• _Collected data entries_:
_ _ _ _

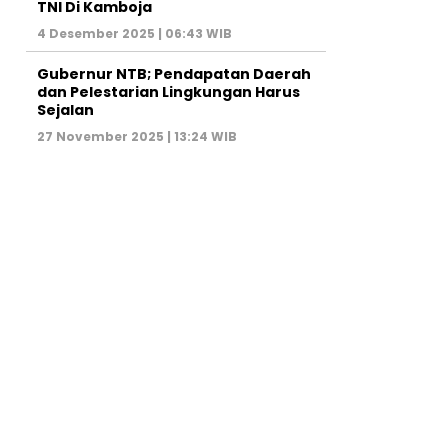
TNI Di Kamboja
4 Desember 2025 | 06:43 WIB
Gubernur NTB; Pendapatan Daerah
dan Pelestarian Lingkungan Harus
Sejalan
27 November 2025 | 13:24 WIB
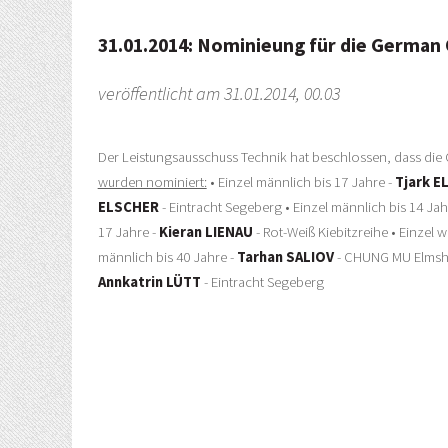
31.01.2014: Nominieung für die Germa
veröffentlicht am 31.01.2014, 00.03
Der Leistungsausschuss Technik hat beschlossen, dass d
wurden nominiert:
• Einzel männlich bis 17 Jahre -
Tjark E
ELSCHER
- Eintracht Segeberg • Einzel männlich bis 14 Jah
17 Jahre -
Kieran LIENAU
- Rot-Weiß Kiebitzreihe • Einzel w
männlich bis 40 Jahre -
Tarhan SALIOV
- CHUNG MU Elmshor
Annkatrin LÜTT
- Eintracht Segeberg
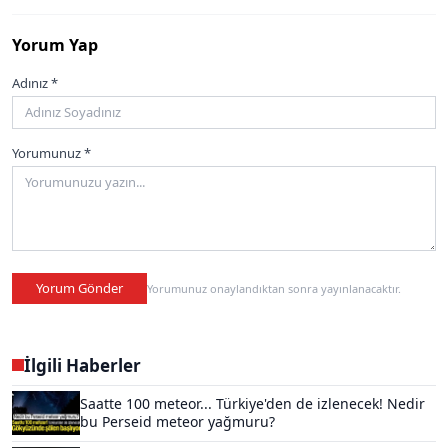
Yorum Yap
Adınız *
Yorumunuz *
Yorum Gönder
Yorumunuz onaylandıktan sonra yayınlanacaktır.
İlgili Haberler
Saatte 100 meteor... Türkiye'den de izlenecek! Nedir
bu Perseid meteor yağmuru?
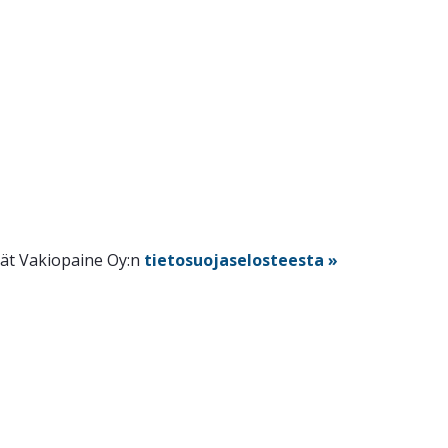
dät Vakiopaine Oy:n
tietosuojaselosteesta »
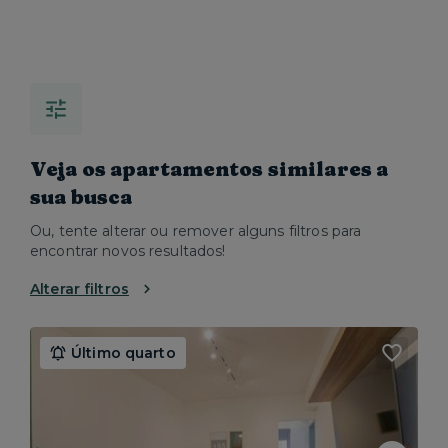
Veja os apartamentos similares a
sua busca
Ou, tente alterar ou remover alguns filtros para
encontrar novos resultados!
Alterar filtros
Último quarto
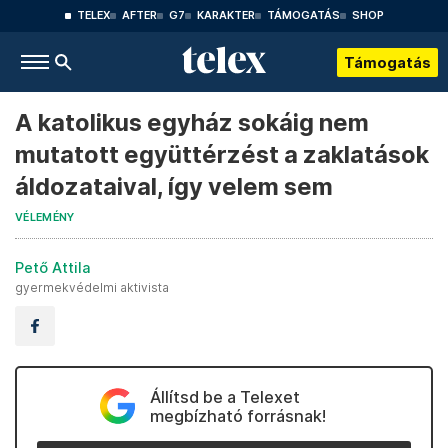
TELEX
AFTER
G7
KARAKTER
TÁMOGATÁS
SHOP
Támogatás
A katolikus egyház sokáig nem
mutatott együttérzést a zaklatások
áldozataival, így velem sem
VÉLEMÉNY
Pető Attila
gyermekvédelmi aktivista
Állítsd be a Telexet
megbízható forrásnak!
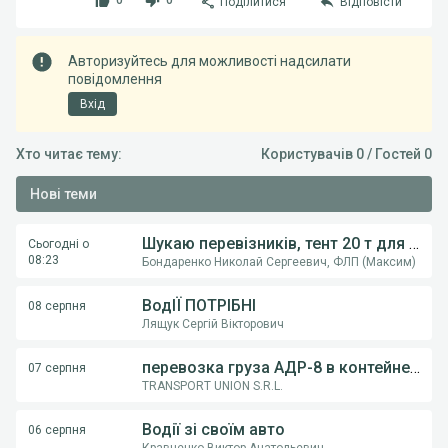
0
0
Поділитися
Відповісти
Авторизуйтесь для можливості надсилати
повідомлення
Вхід
Хто читає тему:
Користувачів 0 / Гостей 0
Нові теми
Шукаю перевізників, тент 20 т для постійної співпраці
Сьогодні о
08:23
Бондаренко Николай Сергеевич, ФЛП (Максим)
ВодІЇ ПОТРІБНІ
08 серпня
Лящук Сергій Вікторович
перевозка груза АДР-8 в контейнерах из Румынии в Украину
07 серпня
TRANSPORT UNION S.R.L.
Водії зі своїм авто
06 серпня
Кравченко Виктор Анатольевич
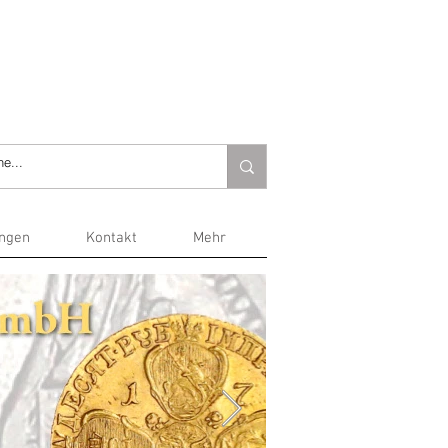
ungen
Kontakt
Mehr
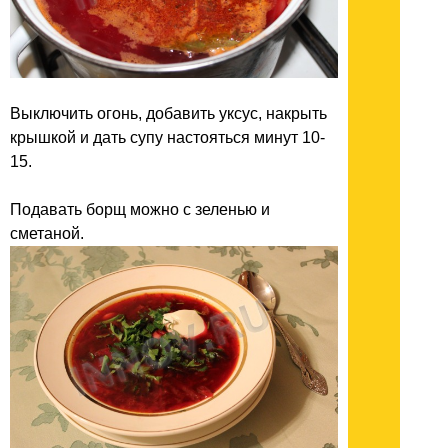
Выключить огонь, добавить уксус, накрыть
крышкой и дать супу настояться минут 10-
15.
Подавать борщ можно с зеленью и
сметаной.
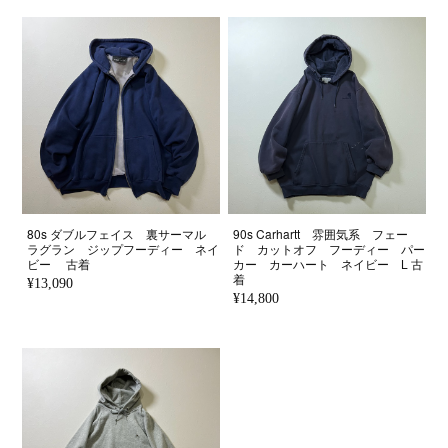
80s ダブルフェイス 裏サーマル
90s Carhartt 雰囲気系 フェー
ラグラン ジップフーディー ネイ
ド カットオフ フーディー パー
ビー 古着
カー カーハート ネイビー L 古
着
¥13,090
¥14,800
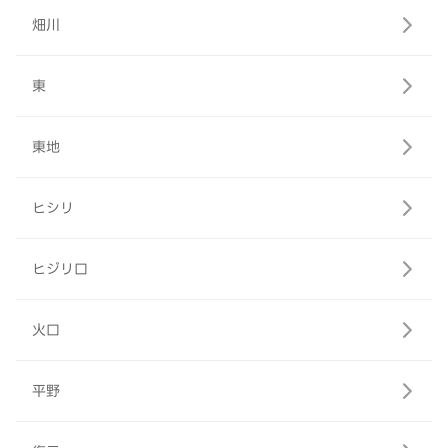
畑川
東
東地
ヒシリ
ヒジリ口
火口
平野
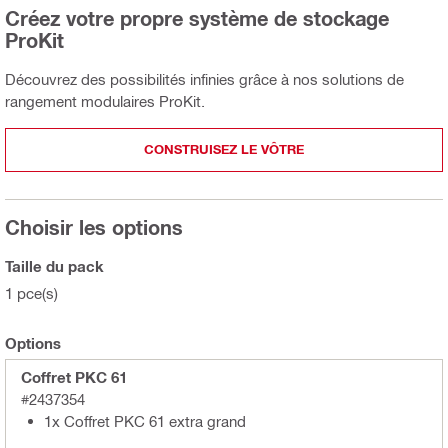
Créez votre propre système de stockage
ProKit
Découvrez des possibilités infinies grâce à nos solutions de
rangement modulaires ProKit.
CONSTRUISEZ LE VÔTRE
Choisir les options
Taille du pack
1 pce(s)
Options
Coffret PKC 61
#2437354
1x Coffret PKC 61 extra grand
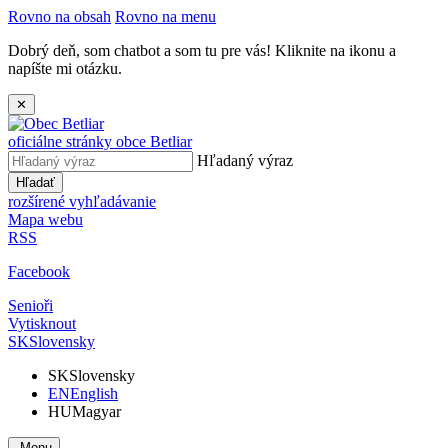
Rovno na obsah
Rovno na menu
Dobrý deň, som chatbot a som tu pre vás! Kliknite na ikonu a
napíšte mi otázku.
✕
oficiálne stránky obce
Betliar
Hľadaný výraz
Hľadať
rozšírené vyhľadávanie
Mapa webu
RSS
Facebook
Senioři
Vytisknout
SK
Slovensky
SK
Slovensky
EN
English
HU
Magyar
Menu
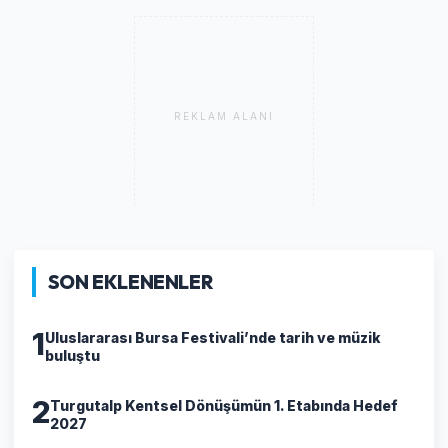
REKLAM ALANI
SON EKLENENLER
1
Uluslararası Bursa Festivali’nde tarih ve müzik
buluştu
2
Turgutalp Kentsel Dönüşümün 1. Etabında Hedef
2027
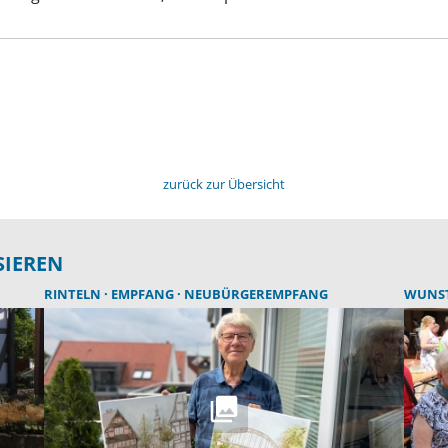
zurück zur Übersicht
SIEREN
RINTELN
EMPFANG
NEUBÜRGEREMPFANG
WUNS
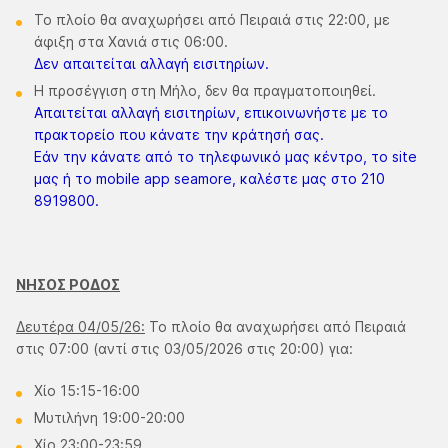
Το πλοίο θα αναχωρήσει από Πειραιά στις 22:00, με
άφιξη στα Χανιά στις 06:00.
Δεν απαιτείται αλλαγή εισιτηρίων.
Η προσέγγιση στη Μήλο, δεν θα πραγματοποιηθεί.
Απαιτείται αλλαγή εισιτηρίων, επικοινωνήστε με το
πρακτορείο που κάνατε την κράτησή σας.
Εάν την κάνατε από το τηλεφωνικό μας κέντρο, το site
μας ή το mobile app seamore, καλέστε μας στο 210
8919800.
ΝΗΣΟΣ ΡΟΔΟΣ
Δευτέρα 04/05/26:
Το πλοίο θα αναχωρήσει από Πειραιά
στις 07:00 (αντί στις 03/05/2026 στις 20:00) για:
Χίο 15:15-16:00
Μυτιλήνη 19:00-20:00
Χίο 23:00-23:59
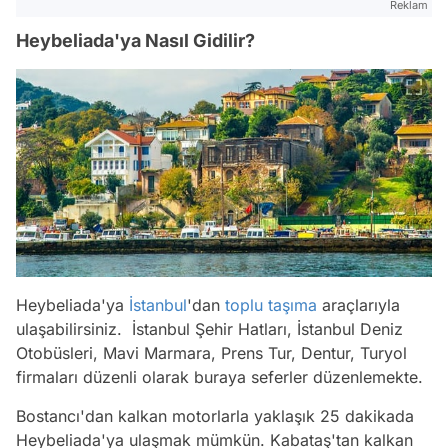
Reklam
Heybeliada'ya Nasıl Gidilir?
Heybeliada'ya
İstanbul
'dan
toplu taşıma
araçlarıyla
ulaşabilirsiniz. İstanbul Şehir Hatları, İstanbul Deniz
Otobüsleri, Mavi Marmara, Prens Tur, Dentur, Turyol
firmaları düzenli olarak buraya seferler düzenlemekte.
Bostancı'dan kalkan motorlarla yaklaşık 25 dakikada
Heybeliada'ya ulaşmak mümkün. Kabataş'tan kalkan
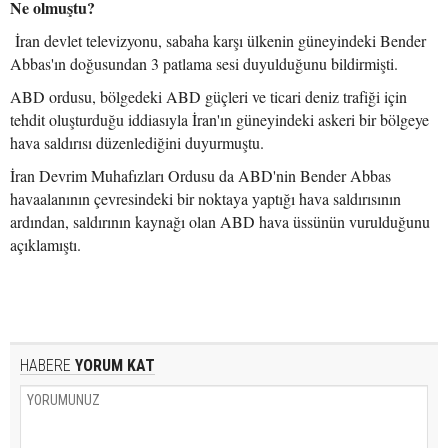
Ne olmuştu?
İran devlet televizyonu, sabaha karşı ülkenin güneyindeki Bender
Abbas'ın doğusundan 3 patlama sesi duyulduğunu bildirmişti.
ABD ordusu, bölgedeki ABD güçleri ve ticari deniz trafiği için
tehdit oluşturduğu iddiasıyla İran'ın güneyindeki askeri bir bölgeye
hava saldırısı düzenlediğini duyurmuştu.
İran Devrim Muhafızları Ordusu da ABD'nin Bender Abbas
havaalanının çevresindeki bir noktaya yaptığı hava saldırısının
ardından, saldırının kaynağı olan ABD hava üssünün vurulduğunu
açıklamıştı.
HABERE
YORUM KAT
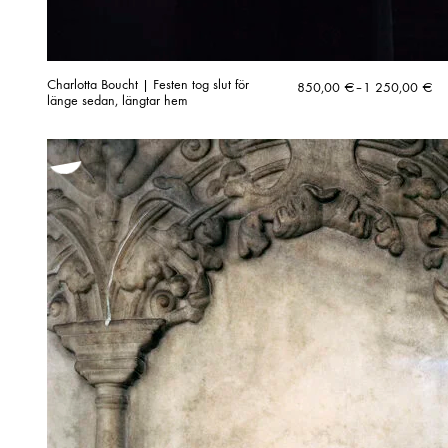
Charlotta Boucht | Festen tog slut för
Hintaluokka:
850,00
€
–
1 250,00
€
länge sedan, längtar hem
850,00 €
-
1
250,00 €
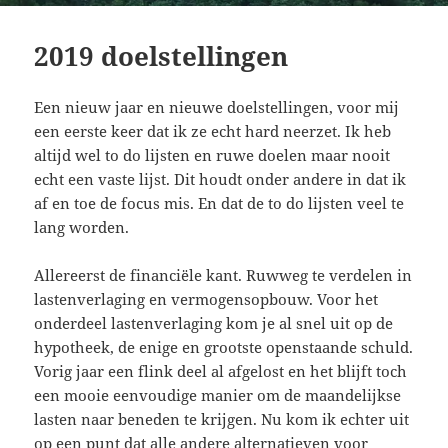
2019 doelstellingen
Een nieuw jaar en nieuwe doelstellingen, voor mij
een eerste keer dat ik ze echt hard neerzet. Ik heb
altijd wel to do lijsten en ruwe doelen maar nooit
echt een vaste lijst. Dit houdt onder andere in dat ik
af en toe de focus mis. En dat de to do lijsten veel te
lang worden.
Allereerst de financiële kant. Ruwweg te verdelen in
lastenverlaging en vermogensopbouw. Voor het
onderdeel lastenverlaging kom je al snel uit op de
hypotheek, de enige en grootste openstaande schuld.
Vorig jaar een flink deel al afgelost en het blijft toch
een mooie eenvoudige manier om de maandelijkse
lasten naar beneden te krijgen. Nu kom ik echter uit
op een punt dat alle andere alternatieven voor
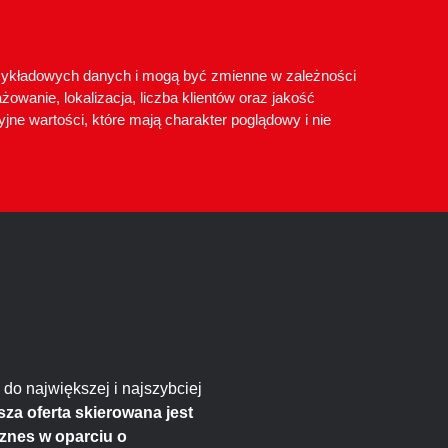
przykładowych danych i mogą być zmienne w zależności
żowanie, lokalizacja, liczba klientów oraz jakość
cyjne wartości, które mają charakter poglądowy i nie
do największej i najszybciej
za oferta skierowana jest
znes w oparciu o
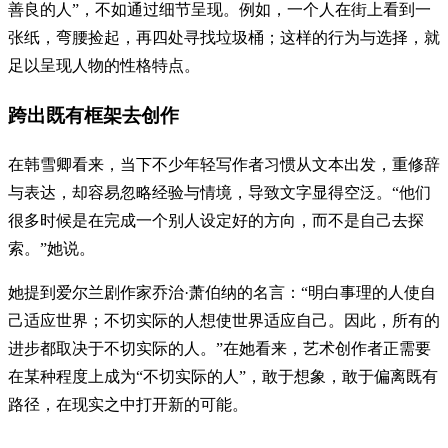
善良的人”，不如通过细节呈现。例如，一个人在街上看到一
张纸，弯腰捡起，再四处寻找垃圾桶；这样的行为与选择，就
足以呈现人物的性格特点。
跨出既有框架去创作
在韩雪卿看来，当下不少年轻写作者习惯从文本出发，重修辞
与表达，却容易忽略经验与情境，导致文字显得空泛。“他们
很多时候是在完成一个别人设定好的方向，而不是自己去探
索。”她说。
她提到爱尔兰剧作家乔治·萧伯纳的名言：“明白事理的人使自
己适应世界；不切实际的人想使世界适应自己。因此，所有的
进步都取决于不切实际的人。”在她看来，艺术创作者正需要
在某种程度上成为“不切实际的人”，敢于想象，敢于偏离既有
路径，在现实之中打开新的可能。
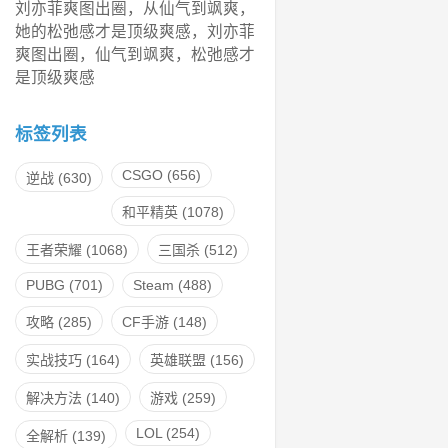
刘亦菲爽图出圈，从仙气到飒爽，
她的松弛感才是顶级爽感，刘亦菲
爽图出圈，仙气到飒爽，松弛感才
是顶级爽感
标签列表
CSGO
(656)
逆战
(630)
和平精英
(1078)
王者荣耀
(1068)
三国杀
(512)
PUBG
(701)
Steam
(488)
攻略
(285)
CF手游
(148)
实战技巧
(164)
英雄联盟
(156)
解决方法
(140)
游戏
(259)
LOL
(254)
全解析
(139)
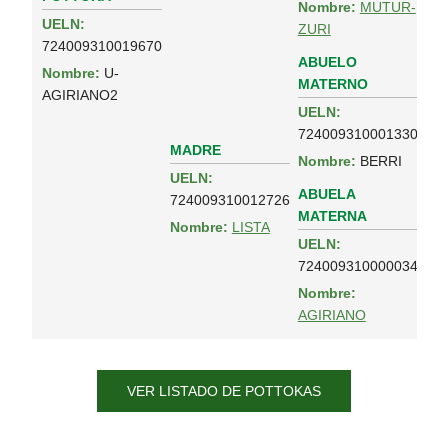
Nombre:
MUTUR-
UELN:
ZURI
724009310019670
ABUELO
Nombre:
U-
MATERNO
AGIRIANO2
UELN:
724009310001330
MADRE
Nombre:
BERRI
UELN:
ABUELA
724009310012726
MATERNA
Nombre:
LISTA
UELN:
724009310000034
Nombre:
AGIRIANO
VER LISTADO DE POTTOKAS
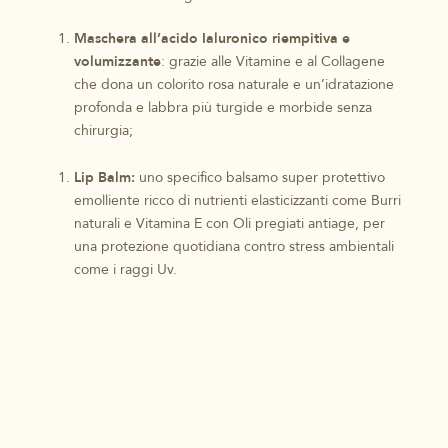
Maschera all’acido Ialuronico riempitiva e
volumizzante
: grazie alle Vitamine e al Collagene
che dona un colorito rosa naturale e un’idratazione
profonda e labbra più turgide e morbide senza
chirurgia;
Lip Balm:
uno specifico balsamo super protettivo
emolliente ricco di nutrienti elasticizzanti come Burri
naturali e Vitamina E con Oli pregiati antiage, per
una protezione quotidiana contro stress ambientali
come i raggi Uv.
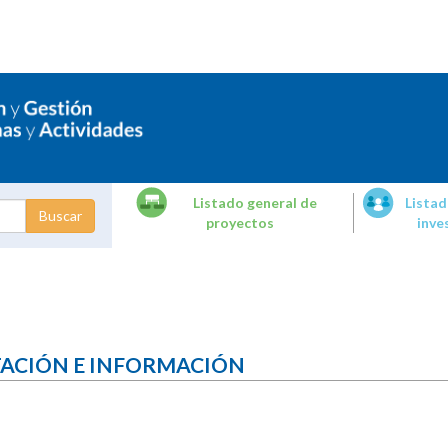
Listado general de
Listad
proyectos
inve
dades de
tigación
TACIÓN E INFORMACIÓN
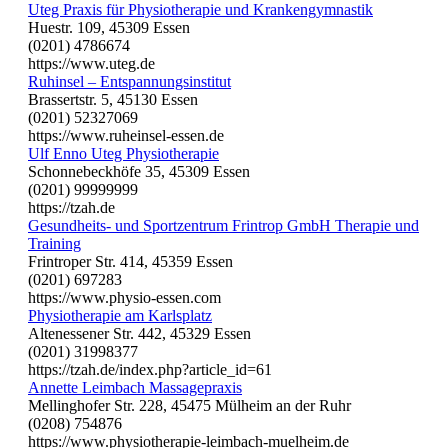
Uteg Praxis für Physiotherapie und Krankengymnastik
Huestr. 109, 45309 Essen
(0201) 4786674
https://www.uteg.de
Ruhinsel – Entspannungsinstitut
Brassertstr. 5, 45130 Essen
(0201) 52327069
https://www.ruheinsel-essen.de
Ulf Enno Uteg Physiotherapie
Schonnebeckhöfe 35, 45309 Essen
(0201) 99999999
https://tzah.de
Gesundheits- und Sportzentrum Frintrop GmbH Therapie und
Training
Frintroper Str. 414, 45359 Essen
(0201) 697283
https://www.physio-essen.com
Physiotherapie am Karlsplatz
Altenessener Str. 442, 45329 Essen
(0201) 31998377
https://tzah.de/index.php?article_id=61
Annette Leimbach Massagepraxis
Mellinghofer Str. 228, 45475 Mülheim an der Ruhr
(0208) 754876
https://www.physiotherapie-leimbach-muelheim.de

_ _ _ _

• _TASK TO COMPLETE_: Above are some records. Copy each of their lines that holds the string "Yorumunuz".

• _ANSWER TO THE PROBLEM_:
Yorumunuz *
Yorumunuz onaylandıktan sonra yayınlanacaktır.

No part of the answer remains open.